### TASK OBJECTIVE
For the entries that appear below, write out the exact text and omit the pictures.

### PROVIDED ENTRIES
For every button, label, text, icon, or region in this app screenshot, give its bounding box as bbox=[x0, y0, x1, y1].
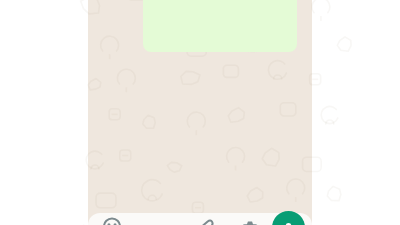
button[interactable]: Camera bbox=[240, 214, 260, 225]
button[interactable]: Attach bbox=[196, 214, 216, 225]
button[interactable]: Emoji bbox=[102, 214, 122, 225]
button[interactable]: Voice message bbox=[272, 211, 305, 225]
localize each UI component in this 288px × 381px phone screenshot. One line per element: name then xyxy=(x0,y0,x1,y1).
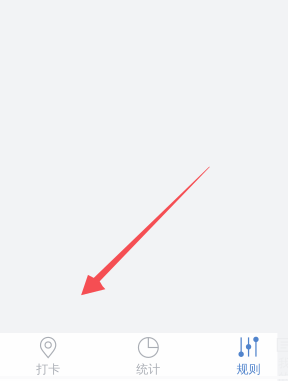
button[interactable]: 我的 xyxy=(276,333,288,381)
button[interactable]: 规则 xyxy=(198,333,288,381)
staticText: 规则 xyxy=(236,362,260,377)
button[interactable]: 统计 xyxy=(98,333,198,381)
staticText: 统计 xyxy=(136,362,160,377)
button[interactable]: 打卡 xyxy=(0,333,98,381)
staticText: 我的 xyxy=(278,356,288,381)
staticText: 打卡 xyxy=(36,362,60,377)
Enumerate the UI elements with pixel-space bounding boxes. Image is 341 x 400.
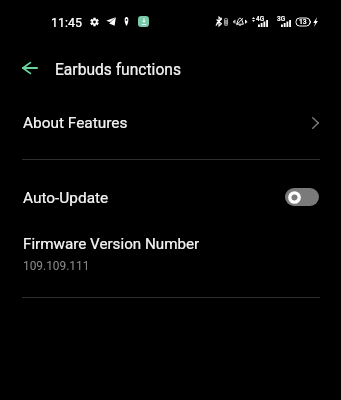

### SOLUTION FOR THIS TASK
For every button, label, text, icon, or region in this app screenshot, give its bounding box as bbox=[x0, y0, x1, y1].
button[interactable]: Camera bbox=[240, 214, 260, 225]
button[interactable]: Attach bbox=[196, 214, 216, 225]
button[interactable]: Emoji bbox=[102, 214, 122, 225]
button[interactable]: Voice message bbox=[272, 211, 305, 225]
localize each UI component in this 288px × 381px phone screenshot. One line per element: name then xyxy=(x0,y0,x1,y1).
button[interactable]: 我的 xyxy=(276,333,288,381)
button[interactable]: 规则 xyxy=(198,333,288,381)
staticText: 规则 xyxy=(236,362,260,377)
button[interactable]: 统计 xyxy=(98,333,198,381)
staticText: 统计 xyxy=(136,362,160,377)
button[interactable]: 打卡 xyxy=(0,333,98,381)
staticText: 我的 xyxy=(278,356,288,381)
staticText: 打卡 xyxy=(36,362,60,377)
Enumerate the UI elements with pixel-space bounding boxes. Image is 341 x 400.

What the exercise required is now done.